The Mudcat Café TM
Thread #103975   Message #2124323
Posted By: Q (Frank Staplin)
12-Aug-07 - 04:03 PM
Thread Name: Arabic & African names in English songs & stories
Subject: RE: Arabic & African names in English songs & stories
My remarks re 'Cuffee' in the minstrel song were meant merely to indicate that there were other sources for the name- English as well as the African name. I do not presume to know which was in the mind of the composer of that stage routine.

I used "Islamic' instead of Arabic for the names, and selected a site with that heading, because many peoples of that faith object to being classed as Arabic- perhaps like African-Americans now prefer that term to the generic Negro.
Farsi-speakers object to their language being called Arabic, although it is 'Arabicized Parsi,' to use a phrase (the most widely spoken language in Iran- about 50%). The Arabic influence came in about 900 years ago. Farsi Iranians call their language Indo-Iranian. See, the whole world is becoming PC!
The Sephardic Jews, living under tolerant Muslim rule in Spain and cast out with them when the Christians took over, have no objection to calling their Spanish-based mixed language Arabic-influenced.

Here is the list of Female Islamic names. (There are many varied spellings, not taken into account). Sorry, that is not an easy website to move around in, no link from male to female names. www.geocities.com/~abdulwahid/muslimarticles/names_arabic_female.html

Female names

-din (deen) is complex. It is generally cited as 'way, or path, way of life'; probably Aramaic, the Hebrew word from the same source but via the Persian Zoroastrian word den, which meant the system of ritual practices of that religion.
In Islam, it encompasses the totality of a Muslim's faith and the code of conduct necessary to obey Sharia. In essence the term means Islam. Modern religious writers transliterate -din as deen when they speak of the totality of the faith.
The word can mean (or has meant) mastery, obedience, allegiance.
As I posted earlier, 'Ala al din basically means nobility of faith ('Ala often mis-spelled as Ala'). The ' indicates pronunciation from the back of the mouth, unlike the ' in Hawai'i which indicates a full glottal stop.
The word also has a European origin (see below).

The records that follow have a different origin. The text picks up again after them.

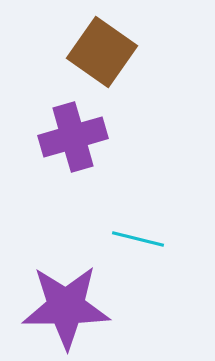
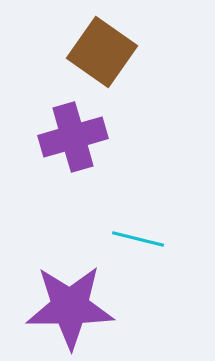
purple star: moved 4 px right
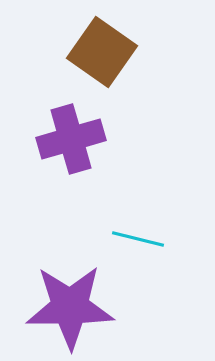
purple cross: moved 2 px left, 2 px down
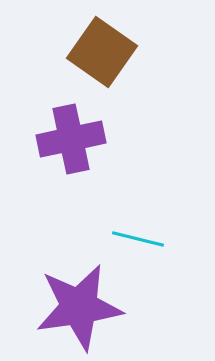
purple cross: rotated 4 degrees clockwise
purple star: moved 9 px right; rotated 8 degrees counterclockwise
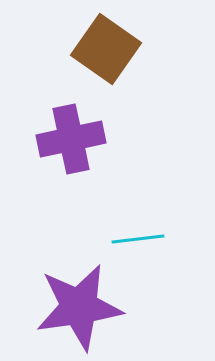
brown square: moved 4 px right, 3 px up
cyan line: rotated 21 degrees counterclockwise
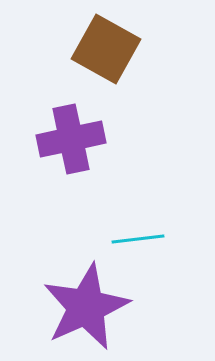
brown square: rotated 6 degrees counterclockwise
purple star: moved 7 px right; rotated 16 degrees counterclockwise
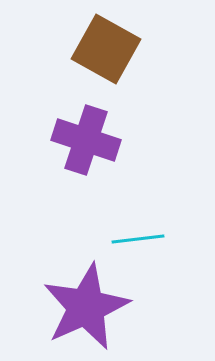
purple cross: moved 15 px right, 1 px down; rotated 30 degrees clockwise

English is the most agglomerative and inventive language in the world, as the 20 thick volumes of the current Oxford English Dictionary show. I doubt that a single language or dialect has not had a word, or words adopted from it and absorbed into English.

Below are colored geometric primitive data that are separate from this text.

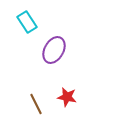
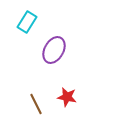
cyan rectangle: rotated 65 degrees clockwise
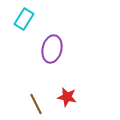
cyan rectangle: moved 3 px left, 3 px up
purple ellipse: moved 2 px left, 1 px up; rotated 16 degrees counterclockwise
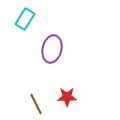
cyan rectangle: moved 1 px right
red star: rotated 12 degrees counterclockwise
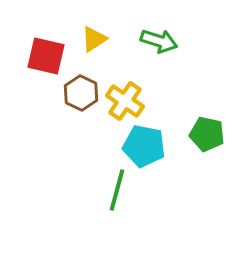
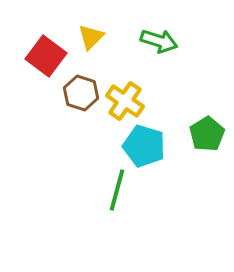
yellow triangle: moved 3 px left, 2 px up; rotated 12 degrees counterclockwise
red square: rotated 24 degrees clockwise
brown hexagon: rotated 8 degrees counterclockwise
green pentagon: rotated 28 degrees clockwise
cyan pentagon: rotated 6 degrees clockwise
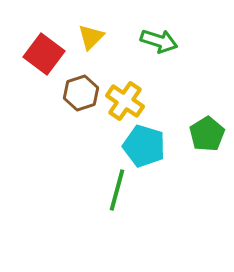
red square: moved 2 px left, 2 px up
brown hexagon: rotated 24 degrees clockwise
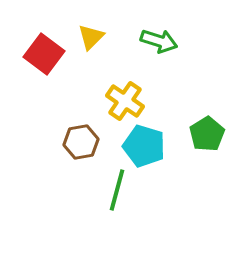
brown hexagon: moved 49 px down; rotated 8 degrees clockwise
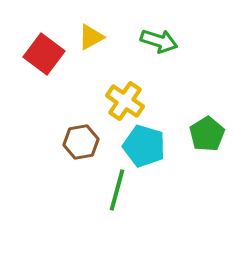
yellow triangle: rotated 16 degrees clockwise
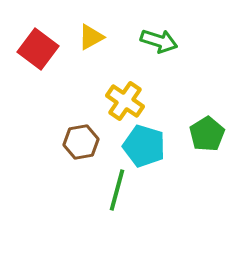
red square: moved 6 px left, 5 px up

-din offers problems since din (dun) from the Celtic-Teutonic-Old English has no relationship with din (Aramaic and whatever divergent derivations and shades of meaning it has when lumped into 'Arabic.').

Getting back to the SUBJECT stated for this thread, I can't think of many surnames or first names of people in the songs. If names of foods and objects other than names of persons are considered, there are many African words.
Songs using Asian and African words, often wrongly, exist and some have been named (Abdul Abulbul Amir- sp.?, etc., but offhand I can't recall many.
There is "Miserlu," a Sephardic song from the Middle East, uncertain provenance, which also got to Greece as a dance. And several with "Ali." But many names seem to be rather recent occurrences in English (Black Muslims, and the revival of interest in African roots, etc.).

Salome and Solomon (Salman) are Hebrew, probably Aramaic, also adopted into Arabic and cultures that became Islamic. The names appear in some songs.